質問に答えます。その78『頭部神経痛が疑われるケースの注意事項』
ども、からだのエンジニア&からだの専門家 鍼灸師&整体師 藤井崇次(泰心堂)です。
10月5日の本日はなんとなく、重い空模様から。予報では晴れのはずなんですが、張れるんですかね?

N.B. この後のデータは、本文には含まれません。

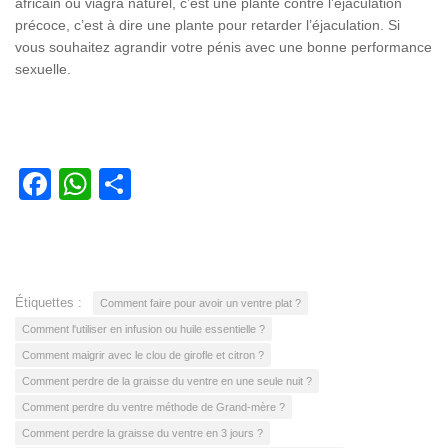
africain ou viagra naturel, c’est une plante contre l’éjaculation
précoce, c’est à dire une plante pour retarder l’éjaculation. Si
vous souhaitez agrandir votre pénis avec une bonne performance
sexuelle.
Facebook
WhatsApp
Partager
Étiquettes :
Comment faire pour avoir un ventre plat ?
Comment l'utiliser en infusion ou huile essentielle ?
Comment maigrir avec le clou de girofle et citron ?
Comment perdre de la graisse du ventre en une seule nuit ?
Comment perdre du ventre méthode de Grand-mère ?
Comment perdre la graisse du ventre en 3 jours ?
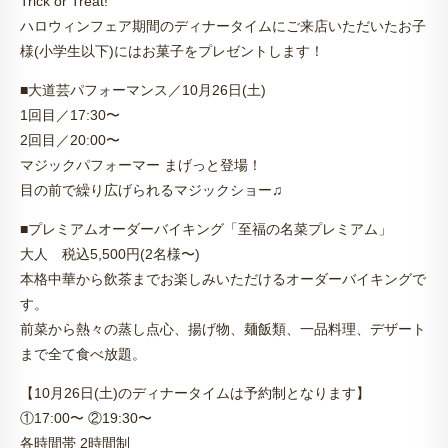
Trick or Treat!
ハロウィンフェア期間のディナータイムにご来店いただいたお子
様(小学生以下)にはお菓子をプレゼントします！
■大道芸パフォーマンス／10月26日(土)
1回目／17:30〜
2回目／20:00〜
マジックパフォーマー まげっと登場！
目の前で繰り広げられるマジックショー♫
■プレミアムオーダーバイキング「至福の名菜プレミアム」
大人 税込5,500円(2名様〜)
本格中華から飲茶までお楽しみいただけるオーダーバイキングで
す。
前菜から熱々の蒸し点心、揚げ物、麺飯類、一品料理、デザート
まで全て食べ放題。
【10月26日(土)のディナータイムは予約制となります】
①17:00〜 ②19:30〜
各時間帯 2時間制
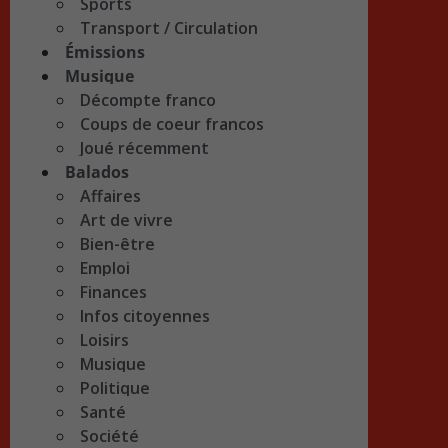
Sports
Transport / Circulation
Émissions
Musique
Décompte franco
Coups de coeur francos
Joué récemment
Balados
Affaires
Art de vivre
Bien-être
Emploi
Finances
Infos citoyennes
Loisirs
Musique
Politique
Santé
Société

ええと今回の『質問に答えます。』は、ちょっと扱いが微妙なので徒手調整術研究部の方で例として扱わせていただいた髪の毛を触るだけでも痛い”頭痛”のお話に関連しての質問に答えます。
さて、上手くリンクが貼れているでしょうか?
おさらいですが、頭部神経痛は、”何らかの原因で後頭神経、三叉神経などが痛む”ことと定義されています。私は、はり師、きゅう師なので診断権は持っておりませんので、正確な病名の診断については医師による判断を支持しています。なので私が扱った事例は専門の病院(頭痛外来)などで診断を受けたケース、症状からそれが疑わしいケースとが混在していますのでその点はご注意ください。
さて、このタイプの頭痛の最大の特徴は”激痛”です。
また、神経過敏タイプでもあるので、下手に触ると増悪します。
これを踏まえて質問に答えていくわけですが、そもそも質問がこんな内容。
「泰心堂先生 はじめまして。
北九州の鍼灸師 Nと申します。現在、当方に頭部神経痛のお客さんが通院されており、施術を担当しているのですが、なかなか改善が見られません。毎回蹲るほどの痛みに耐えているさまを見て自身の至らなさを痛感しております。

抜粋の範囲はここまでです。